PROVIDED DATA section start

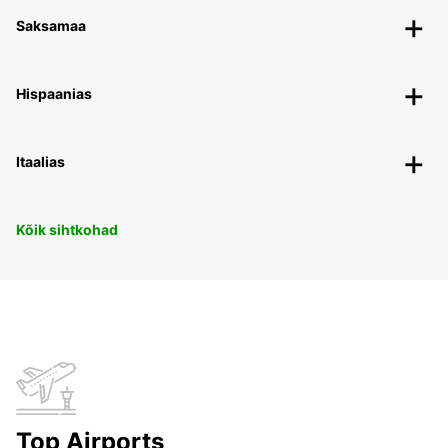
Saksamaa
Hispaanias
Itaalias
Kõik sihtkohad
Top Airports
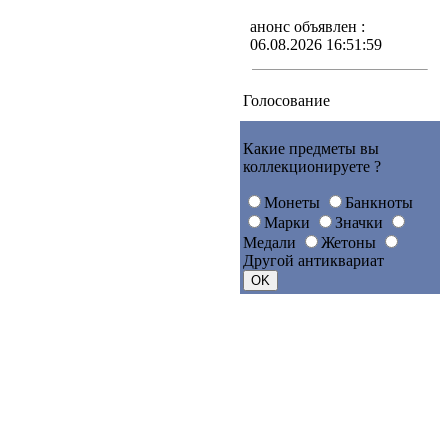
анонс объявлен :
06.08.2026 16:51:59
Голосование
Какие предметы вы
коллекционируете ?
Монеты
Банкноты
Марки
Значки
Медали
Жетоны
Другой антиквариат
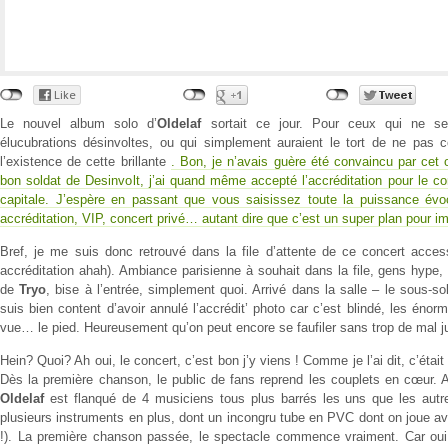
Le nouvel album solo d’
Oldelaf
sortait ce jour. Pour ceux qui ne s
élucubrations désinvoltes, ou qui simplement auraient le tort de ne pas 
l’existence de cette brillante
. Bon, je n’avais guère été convaincu par cet
bon soldat de Desinvolt, j’ai quand même accepté l’accréditation pour le co
capitale. J’espère en passant que vous saisissez toute la puissance évoc
accréditation, VIP, concert privé… autant dire que c’est un super plan pour imp
Bref, je me suis donc retrouvé dans la file d’attente de ce concert access
accréditation ahah). Ambiance parisienne à souhait dans la file, gens hyp
de
Tryo
, bise à l’entrée, simplement quoi. Arrivé dans la salle – le sous-so
suis bien content d’avoir annulé l’accrédit’ photo car c’est blindé, les énor
vue… le pied. Heureusement qu’on peut encore se faufiler sans trop de mal ju
Hein? Quoi? Ah oui, le concert, c’est bon j’y viens ! Comme je l’ai dit, c’était l
Dès la première chanson, le public de fans reprend les couplets en cœur
Oldelaf
est flanqué de 4 musiciens tous plus barrés les uns que les autr
plusieurs instruments en plus, dont un incongru tube en PVC dont on joue av
!). La première chanson passée, le spectacle commence vraiment. Car oui,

PROVIDED DATA section end

» **WORK TASK**
Leaving images out, please output every line of the data exactly.

» **RESULT FOR THIS TASK**
Saksamaa
Hispaanias
Itaalias
Kõik sihtkohad
Top Airports
анонс объявлен :
06.08.2026 16:51:59
Голосование
Какие предметы вы
коллекционируете ?
Монеты
Банкноты
Марки
Значки
Медали
Жетоны
Другой антиквариат
Le nouvel album solo d’
Oldelaf
sortait ce jour. Pour ceux qui ne s
élucubrations désinvoltes, ou qui simplement auraient le tort de ne pas 
l’existence de cette brillante
. Bon, je n’avais guère été convaincu par cet
bon soldat de Desinvolt, j’ai quand même accepté l’accréditation pour le co
capitale. J’espère en passant que vous saisissez toute la puissance évoc
accréditation, VIP, concert privé… autant dire que c’est un super plan pour imp
Bref, je me suis donc retrouvé dans la file d’attente de ce concert access
accréditation ahah). Ambiance parisienne à souhait dans la file, gens hyp
de
Tryo
, bise à l’entrée, simplement quoi. Arrivé dans la salle – le sous-so
suis bien content d’avoir annulé l’accrédit’ photo car c’est blindé, les énor
vue… le pied. Heureusement qu’on peut encore se faufiler sans trop de mal ju
Hein? Quoi? Ah oui, le concert, c’est bon j’y viens ! Comme je l’ai dit, c’était l
Dès la première chanson, le public de fans reprend les couplets en cœur
Oldelaf
est flanqué de 4 musiciens tous plus barrés les uns que les autr
plusieurs instruments en plus, dont un incongru tube en PVC dont on joue av
!). La première chanson passée, le spectacle commence vraiment. Car oui,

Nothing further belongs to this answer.